Marten Schech collects and shapes things. The intensive examination of materials like wood, aluminium or plastic characterizes his artistic work. At the interface between architecture and sculpture, Schech on the one hand poses formal questions about materials extracted from their common context. On the other hand, questions of content arise, for example, about the boundaries between nature, the human world and the animal world. Pieces of furniture are given shaped, sometimes ghostly-looking faces or antlers.

Schech reawakens the hitherto dormant souls of the objects and materials he works on and with, allowing subliminal things to emerge. These processes of enlivenment sometimes come into effect in curious, alienating forms and colors. For example, the 'Me Chair' literally embodies the more figurative nature of the artist's current work as his effigy, while the 'Gazelle Houses' made of pastel-colored plastic document the evolution of his earlier preoccupation with half-timbered structures.

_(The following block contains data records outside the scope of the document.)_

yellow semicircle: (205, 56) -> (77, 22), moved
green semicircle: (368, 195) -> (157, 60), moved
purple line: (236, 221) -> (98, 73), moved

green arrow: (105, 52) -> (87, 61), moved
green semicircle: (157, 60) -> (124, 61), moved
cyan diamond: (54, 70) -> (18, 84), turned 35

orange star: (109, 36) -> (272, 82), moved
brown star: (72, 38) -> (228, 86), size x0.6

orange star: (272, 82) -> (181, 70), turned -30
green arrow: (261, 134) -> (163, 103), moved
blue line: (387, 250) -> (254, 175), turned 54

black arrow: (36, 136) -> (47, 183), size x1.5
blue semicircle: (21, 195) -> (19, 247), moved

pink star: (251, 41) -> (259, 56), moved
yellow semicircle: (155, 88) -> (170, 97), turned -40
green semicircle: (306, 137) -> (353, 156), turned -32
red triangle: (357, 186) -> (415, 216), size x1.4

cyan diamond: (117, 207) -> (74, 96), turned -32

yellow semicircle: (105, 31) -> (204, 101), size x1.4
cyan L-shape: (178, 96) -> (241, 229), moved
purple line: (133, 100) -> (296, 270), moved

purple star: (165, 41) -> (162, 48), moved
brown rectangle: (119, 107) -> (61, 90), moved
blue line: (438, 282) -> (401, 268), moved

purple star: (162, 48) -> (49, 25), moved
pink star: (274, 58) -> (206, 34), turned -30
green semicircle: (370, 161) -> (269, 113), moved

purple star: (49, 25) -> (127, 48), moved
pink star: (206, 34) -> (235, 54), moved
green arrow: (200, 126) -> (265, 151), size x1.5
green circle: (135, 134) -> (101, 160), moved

Finally, Schech captures the flow of time in a visually striking way with 'Drip Table', another one of his 'Furniture Things‘.

Marten Schech (1983 in Halle/Saale) lives and works in Berlin and Dresden. In 2015 he completed his studies with Prof. Wilhelm Mundt and has since been able to realise numerous institutional solo and group exhibitions. Ralf Peters' photographs always carry the reminiscence of a sculptural approach, that is concerned with the haptic qualities of the motifs placed in the picture. The photographic image and the seemingly more realistic world of things flow seamlessly into one another. Not, however, without triggering the questioning of reality and its perception in the viewer. His latest works are spatial explorations that no longer move only on a compositional, artistic level between analog and digital elements, but also bear witness to this bridging on a visual level. Whether the works 'Digital Love' or 'Krypto' thus act as windows providing a view out of our space into the 'real' environment or into a digital world lies, like the separation of the two, in the eye of the beholder.

As the title of the work 'IN / OUT' suggests, a view outward is also meant to initiate a look inward. Peters constantly challenges this change of focus with implied transparency and reflections. In looking at his photographs, we see things behind things that are not always perceptible to us.

Ralf Peters' (1960 in Lüneburg) photographic works have been featured in a number of solo and group shows at renowned institutions in Germany and abroad. The artist is represented by galleries in Berlin, Zurich, Miami, Trieste and Frankfurt.

The artistic positions of Marten Schech and Ralf Peters meet as interrogations of how we deal with spaces and our environment. Things Behind Things makes us aware of our individual role in the midst of things, that means the small as well as the big ones, the more obvious as well as the hardly recognizable ones. We find ourselves in a room filled with things and are given the opportunity to explore the complex webs behind each one.